Deploying Stained Glass Transform (Text)¶
This tutorial demonstrates how to deploy a Stained Glass Transform for client applications.
This has three main sections:
- Model provider preparation (after training): We prepare a deployable Stained Glass Transform from a previously trained
NoisyModel
. - Client transforms inputs: The client uses Stained Glass Transform to transform inputs before sending them to the model provider.
- Model provider generation: The model provider uses the transformed inputs from the client to generate text using the base model.
Pre-requisites:
- The Stained Glass Transform should already be trained. To follow this tutorial exactly, the
NoisyModel
weights (state dict) should be saved in a filenoisy_model_state_dict.pth
.
For more information about using a Stained Glass Transform, please refer to the API Reference.
Model provider preparation¶
Instantiating the wrapped model and tokenizer¶
Warning
This section (instantiating the base model, NoisyModel, and wrapped tokenizer) is exactly the same as during training. If you wish to prepare a Stained Glass Transform for inference in the same script/pipeline as training, you should skip this section and just use the pre-existing wrapped tokenizer and NoisyModel.
This section is only included in this notebook so that it can run separately from the training notebook.
We must first instantiate the base model and tokenizer that we used during training, and then wrap them in a NoisyModel
and TokenizerWrapper
respectively.
import torch
import transformers
from stainedglass_core import transform as sg_transform
from stainedglass_core.huggingface.tokenization_utils import (
tokenizer_wrapper as sg_tokenizer_wrapper,
)
from stainedglass_core.model import noisy_transformer_masking_model
from stainedglass_core.noise_layer import transformer_cloak
[2024-06-28 15:05:43,080] [INFO] [real_accelerator.py:191:get_accelerator] Setting ds_accelerator to cuda (auto detect)

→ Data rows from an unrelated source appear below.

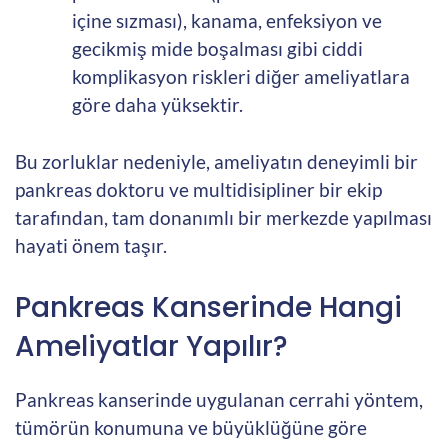
içine sızması), kanama, enfeksiyon ve
gecikmiş mide boşalması gibi ciddi
komplikasyon riskleri diğer ameliyatlara
göre daha yüksektir.
Bu zorluklar nedeniyle, ameliyatın deneyimli bir
pankreas doktoru ve multidisipliner bir ekip
tarafından, tam donanımlı bir merkezde yapılması
hayati önem taşır.
Pankreas Kanserinde Hangi
Ameliyatlar Yapılır?
Pankreas kanserinde uygulanan cerrahi yöntem,
tümörün konumuna ve büyüklüğüne göre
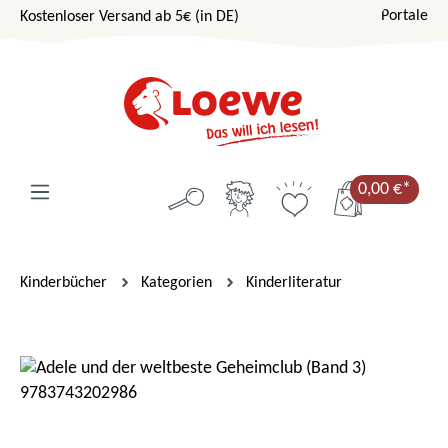
Portale
Kostenloser Versand ab 5€ (in DE)
Zum Hauptinhalt springen
0,00 €*
Kinderbücher
Kategorien
Kinderliteratur
Bildergalerie überspringen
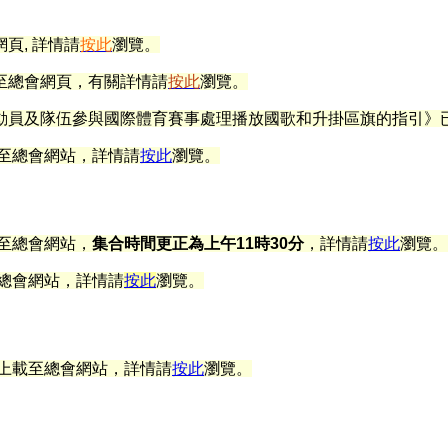
頁, 詳情請
按此
瀏覽。
至總會網頁
，有關詳情
請
按此
瀏覽。
動員及隊伍參與國際體育賽事處理播放國歌和升掛區旗的指引
》
至總會網站
，
詳情請
按此
瀏覽。
至總會網站
，
集合時間更正為上午
11時30分
，
詳情請
按此
瀏覽。
總會網站
，詳情請
按此
瀏覽。
上載
至總會網站
，
詳情請
按此
瀏覽。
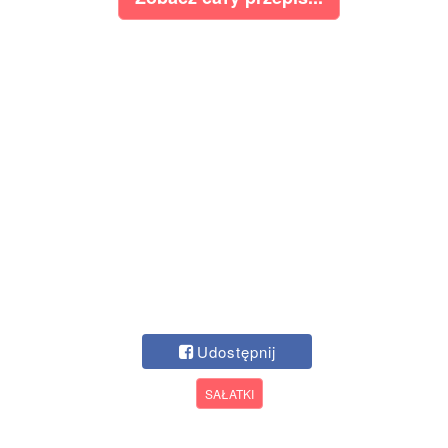
Udostępnij
SAŁATKI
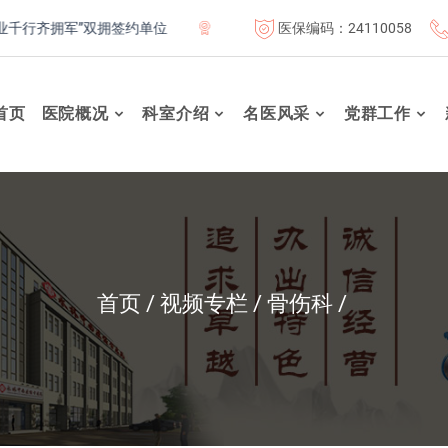
医保编码：24110058
行齐拥军”双拥签约单位
北京市基本医疗保险定点医疗机构
首页
医院概况
科室介绍
名医风采
党群工作
首页
视频专栏
骨伤科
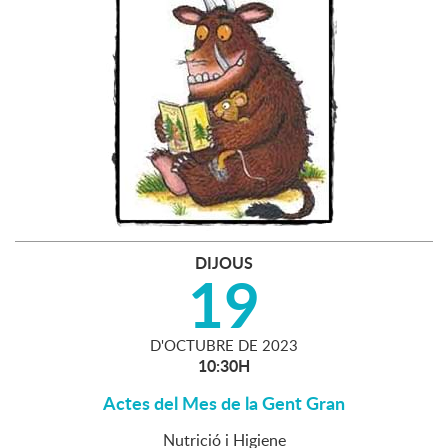
DIJOUS
19
D'
OCTUBRE
DE
2023
10:30H
Actes del Mes de la Gent Gran
Nutrició i Higiene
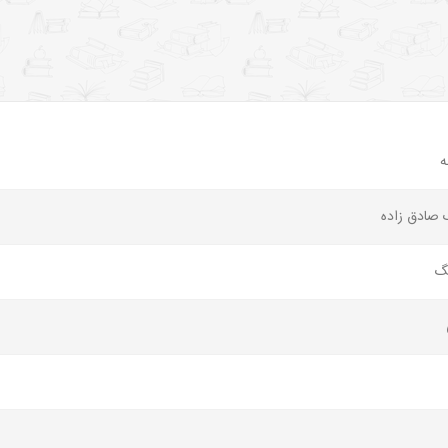
ه
 صادق زاده
نگ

DEVICE = torch.device("cuda" if torch.cuda.is_available() else "cpu")
BASE_MODEL_PATH = "/models/huggingface/mistralai/Mistral-7B-Instruct-v0.2"
TRANSFORM_LAYER_CHECKPOINT = "noisy_model_state_dict.pth"
def base_model_factory() -> transformers.MistralForCausalLM:
"""Create a new instance of the base model.
We will instantiate the base model multiple times in this tutorial, so
wrapping it in a factory function helps clean up the code.
Returns:
The base model.
"""
return transformers.AutoModelForCausalLM.from_pretrained(BASE_MODEL_PATH)
def tokenizer_factory() -> transformers.LlamaTokenizer:
"""Create a new instance of the tokenizer.
We will instantiate the tokenizer multiple times in this tutorial, so
wrapping it in a factory function helps clean up the code.
Returns:
The tokenizer.
"""
return transformers.AutoTokenizer.from_pretrained(BASE_MODEL_PATH)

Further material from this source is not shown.